We have found that it’s difficult to talk about traveling to Paris without sounding pretentious. We first became aware of this from listening to other people during the trip, and also noticed it about ourselves. These conversations sometimes sound like people who have grown tired of Paris and are ready for something new, like Provence or Normandy.

The weather in Paris has been spectacular. It has been cool at night and during the day with occasional rain. So comfortable for our family!

The Paris Museum Pass has been fantastic. We bought the 6 day passes for 74 Euros per adult; the kids are free to almost everything. Navigo Metro pass has worked out great. Chris and Melissa each have one which provides one week of metro access starting on Sunday night. The kids are still at the age where they need reduced price tickets which we buy in packs of 10 or 20 (0.75 Euros per child per trip) within the Paris area (we had to buy separate tickets to Versailles).

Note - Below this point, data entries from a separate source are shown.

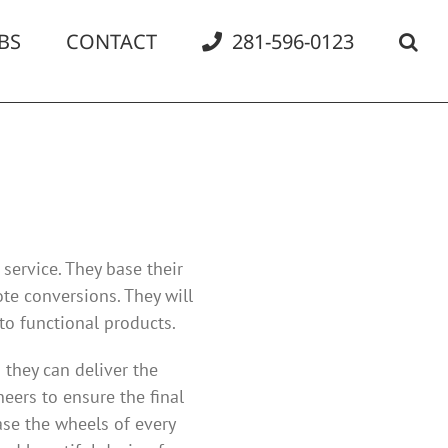
BS
CONTACT
281-596-0123
service. They base their
te conversions. They will
to functional products.
 they can deliver the
eers to ensure the final
se the wheels of every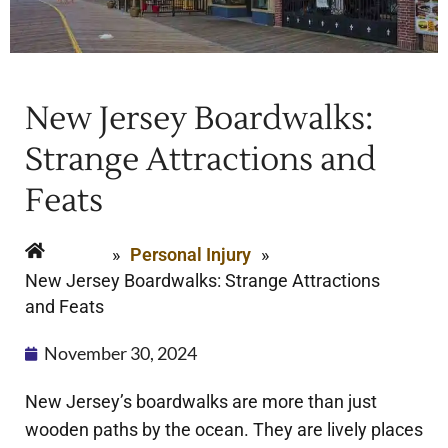
New Jersey Boardwalks:
Strange Attractions and
Feats
Home
»
Personal Injury
»
New Jersey Boardwalks: Strange Attractions
and Feats
November 30, 2024
New Jersey’s boardwalks are more than just
wooden paths by the ocean. They are lively places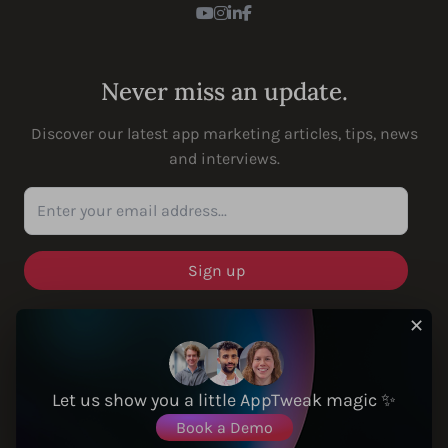
Youtube
Instagram
LinkedIn
Facebook
Never miss an update.
Discover our latest app marketing articles, tips, news
and interviews.
Enter your email address...
✕
SOLUTIONS
Let us show you a little AppTweak magic ✨
Book a Demo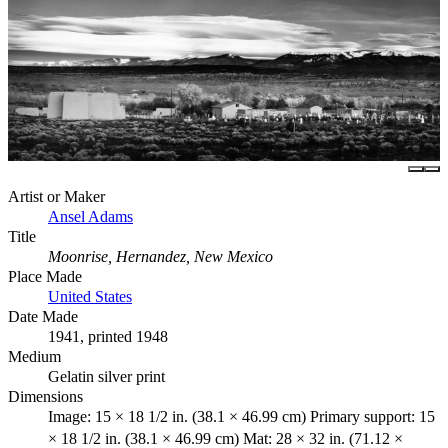
Artist or Maker
Ansel Adams
Title
Moonrise, Hernandez, New Mexico
Place Made
United States
Date Made
1941, printed 1948
Medium
Gelatin silver print
Dimensions
Image: 15 × 18 1/2 in. (38.1 × 46.99 cm) Primary support: 15
× 18 1/2 in. (38.1 × 46.99 cm) Mat: 28 × 32 in. (71.12 ×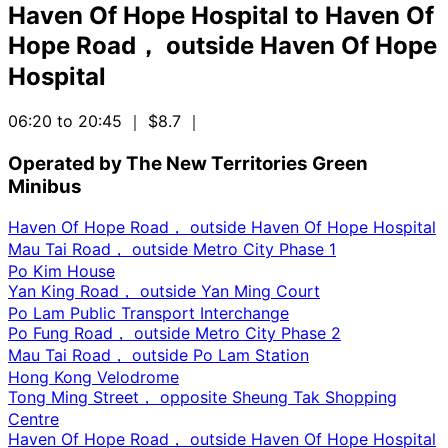
Haven Of Hope Hospital
to
Haven Of
Hope Road， outside Haven Of Hope
Hospital
06:20 to 20:45
｜ $8.7
｜
Operated by The New Territories Green
Minibus
Haven Of Hope Road， outside Haven Of Hope Hospital
Mau Tai Road， outside Metro City Phase 1
Po Kim House
Yan King Road， outside Yan Ming Court
Po Lam Public Transport Interchange
Po Fung Road， outside Metro City Phase 2
Mau Tai Road， outside Po Lam Station
Hong Kong Velodrome
Tong Ming Street， opposite Sheung Tak Shopping
Centre
Haven Of Hope Road， outside Haven Of Hope Hospital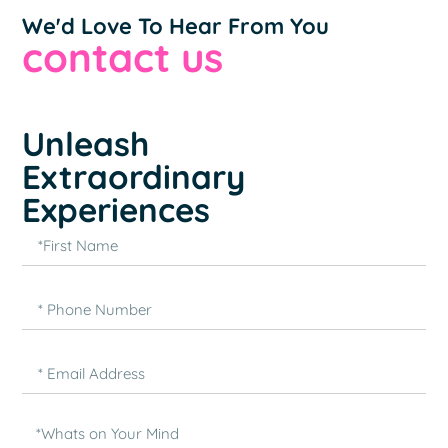
We'd Love To Hear From You
contact us
Unleash
Extraordinary
Experiences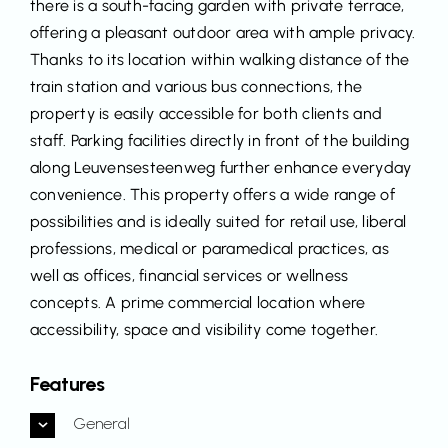
there is a south-facing garden with private terrace,
offering a pleasant outdoor area with ample privacy.
Thanks to its location within walking distance of the
train station and various bus connections, the
property is easily accessible for both clients and
staff. Parking facilities directly in front of the building
along Leuvensesteenweg further enhance everyday
convenience. This property offers a wide range of
possibilities and is ideally suited for retail use, liberal
professions, medical or paramedical practices, as
well as offices, financial services or wellness
concepts. A prime commercial location where
accessibility, space and visibility come together.
Features
General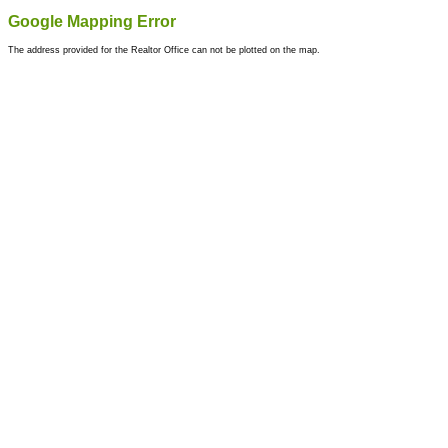
Google Mapping Error
The address provided for the Realtor Office can not be plotted on the map.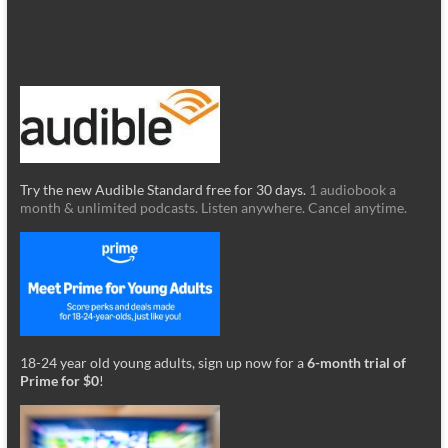
Try the new Audible Standard free for 30 days.
1 audiobook a
month & unlimited podcasts. Listen anywhere. Cancel anytime.
18-24 year old young adults, sign up now for a
6-month trial of
Prime for $0
!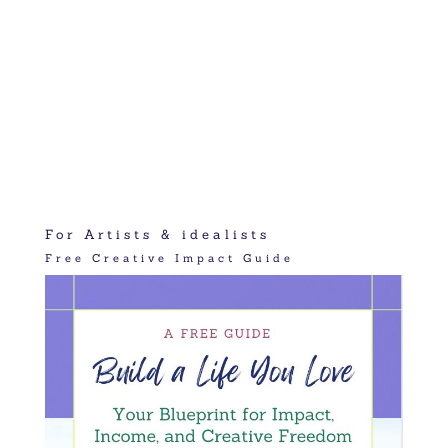
For Artists & idealists
Free Creative Impact Guide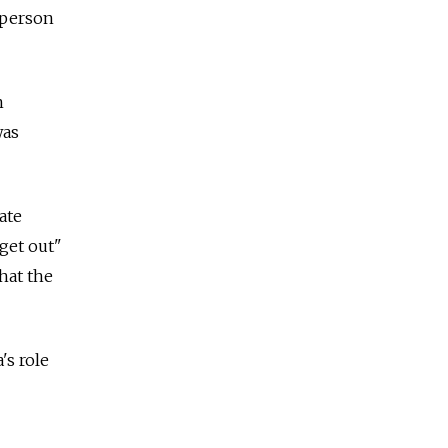
a person
n
was
ate
"get out"
hat the
's role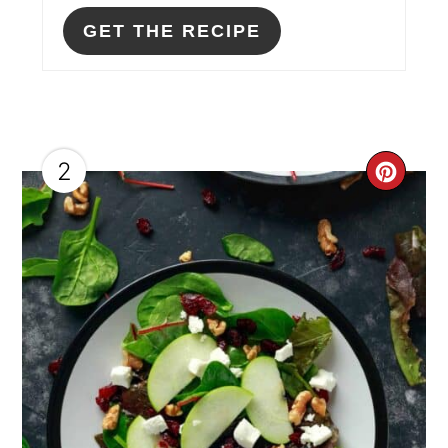
GET THE RECIPE
2
CRE
PIN
PIN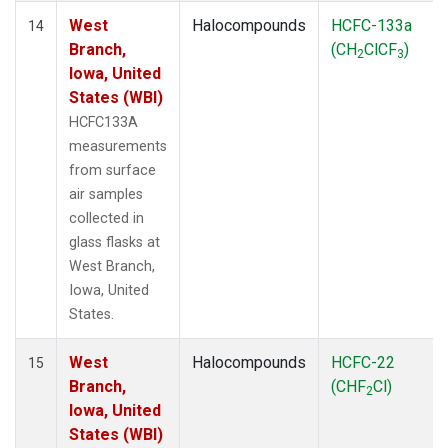
West
Halocompounds
HCFC-133a
14
Branch,
(CH
ClCF
)
2
3
Iowa, United
States (WBI)
HCFC133A
measurements
from surface
air samples
collected in
glass flasks at
West Branch,
Iowa, United
States.
West
Halocompounds
HCFC-22
15
Branch,
(CHF
Cl)
2
Iowa, United
States (WBI)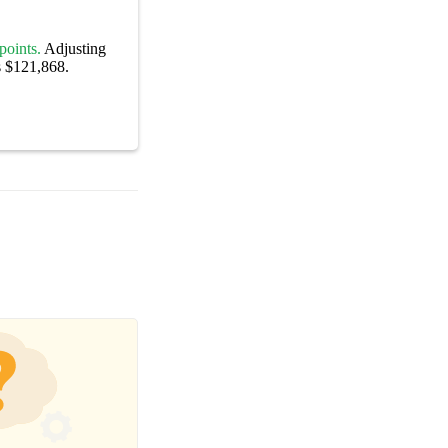
points.
Adjusting
s $121,868.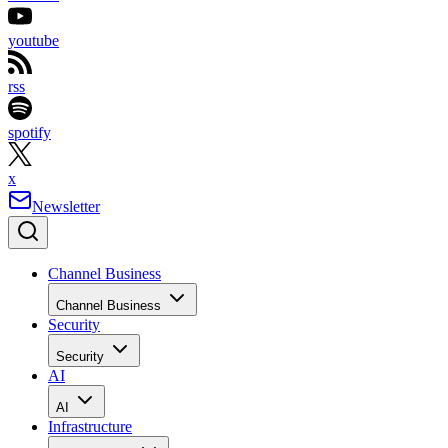
youtube
rss
spotify
x
Newsletter
Channel Business
Channel Business
Security
Security
AI
AI
Infrastructure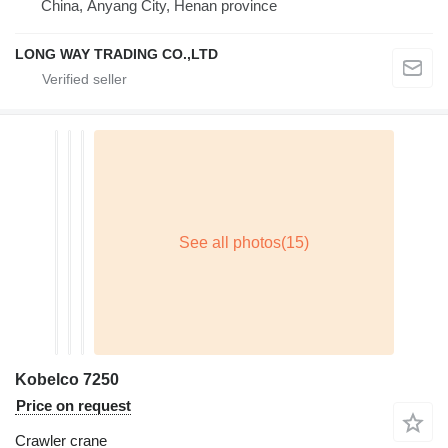
China, Anyang City, Henan province
LONG WAY TRADING CO.,LTD
Kobelco 7250
Price on request
Crawler crane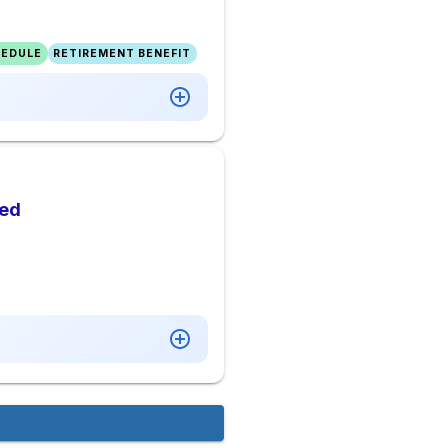
HEDULE
RETIREMENT BENEFIT
ded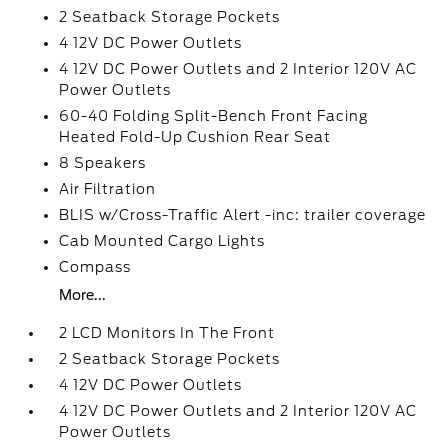
2 Seatback Storage Pockets
4 12V DC Power Outlets
4 12V DC Power Outlets and 2 Interior 120V AC
Power Outlets
60-40 Folding Split-Bench Front Facing
Heated Fold-Up Cushion Rear Seat
8 Speakers
Air Filtration
BLIS w/Cross-Traffic Alert -inc: trailer coverage
Cab Mounted Cargo Lights
Compass
More...
2 LCD Monitors In The Front
2 Seatback Storage Pockets
4 12V DC Power Outlets
4 12V DC Power Outlets and 2 Interior 120V AC
Power Outlets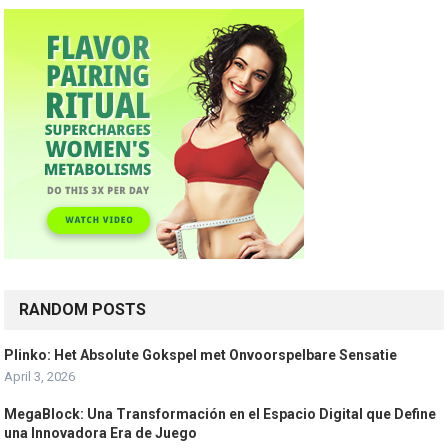
RANDOM POSTS
Plinko: Het Absolute Gokspel met Onvoorspelbare Sensatie
April 3, 2026
MegaBlock: Una Transformación en el Espacio Digital que Define
una Innovadora Era de Juego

Paris is by no means an inexpensive place to travel, but this was manageable. Beyond flights, we paid about $400 per night for a 3 bedroom, two bathroom apartment near the Arc de Triomphe with 4 adults and 3 children. This apartment has had more than its share of problems, but this is still a much more comfortable way for us to travel than staying at a hotel.

This is an unbelievably rich city in terms of culture and food and we have thoroughly enjoyed it!

French Air Conditioning: A new invention that occurred to Chris after the trip. It’s a self contained box, powered by an RTG, that prevents any air movement yet somehow makes living spaces hot, humid and full of biting insects no matter the season or conditions.